Equally matter subject to opinion, but matter much more difficult to pronounce upon with even tolerable distinctness and trenchancy, is the feature of style. It is, perhaps, in this point that Shakespeare is most distinguished from the other greatest writers. He has mannerisms; but they are mostly worn as clothes—adopted or discarded for fashion’s or season’s sake. He has no mannerism in the sense of natural or naturalised gesture which is recognisable at once. When we say that a phrase is Shakespearean, it is rather because of some supreme and curiously simple felicity than because of any special “hall-mark,” such as exists in Milton and even in Dante. Even Homer has more mannerism than Shakespeare, whose greatest utterances—Prospero’s epilogue to the masque, Cleopatra’s death words, the crispest sayings of Beatrice and Touchstone, the passion of Lear, the reveries of Hamlet, others too many even to catalogue—bear no relation to each other in mere expression, except that each is the most appropriate expression for the thought. Euphuism and word play, of course, are very frequent—shockingly frequent, to some people, it would seem. But they are merely things that the poet plays at—whether for his own amusement or his readers’, or both, is a question, perhaps of some curiosity, but of no real importance. The well ascertained and extraordinary copiousness of his vocabulary is closely connected with this peculiar absence of peculiarity in his style. The writer given to mannerism necessarily repeats, if not particular words, particular forms of phrases—notoriously, in some cases, particular words also.
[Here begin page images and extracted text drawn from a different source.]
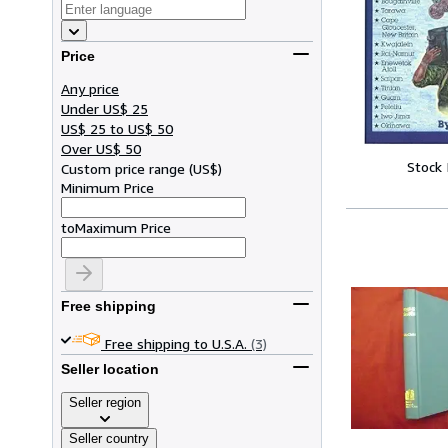
Price
Any price
Under US$ 25
US$ 25 to US$ 50
Over US$ 50
Stock
Custom price range
(
US$
)
Minimum Price
to
Maximum Price
Free shipping
Free shipping to U.S.A.
(3)
Seller location
Seller region
Seller country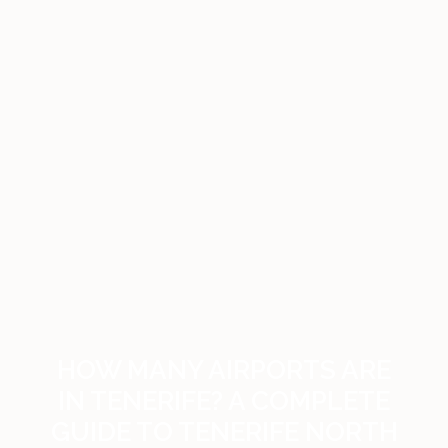
HOW MANY AIRPORTS ARE
IN TENERIFE? A COMPLETE
GUIDE TO TENERIFE NORTH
The man who, in all cases, is to suit his phrase to his meaning, not his meaning to his phrase, cannot do this. Further, Shakespeare, like almost all good English writers, though to the persistent displeasure of some good English critics, coins words with the utmost freedom, merely observing sound analogy. He shows no preference for “English” over “Latin” vocabulary nor any the other way. But, no doubt, he appreciates, and he certainly employs, the advantages offered by their contrast, as in the capital instance of

The multitudinous seas incarnadine
Making the green one red,

where all but the whole of the first line is Aristotle’s xenon and the whole of the next clause his kyrion. In fact, it is possible to talk about Shakespeare’s style for ever, but impossible in any way to define it. It is practically “allstyle,” as a certain condiment is called “allspice”; and its universality justifies the Buffonian definition—even better, perhaps, that earlier one of Shakespeare’s obscure Spanish contemporary Alfonso Garcia Matamoros as habitus orationis a cujusque natura fluens.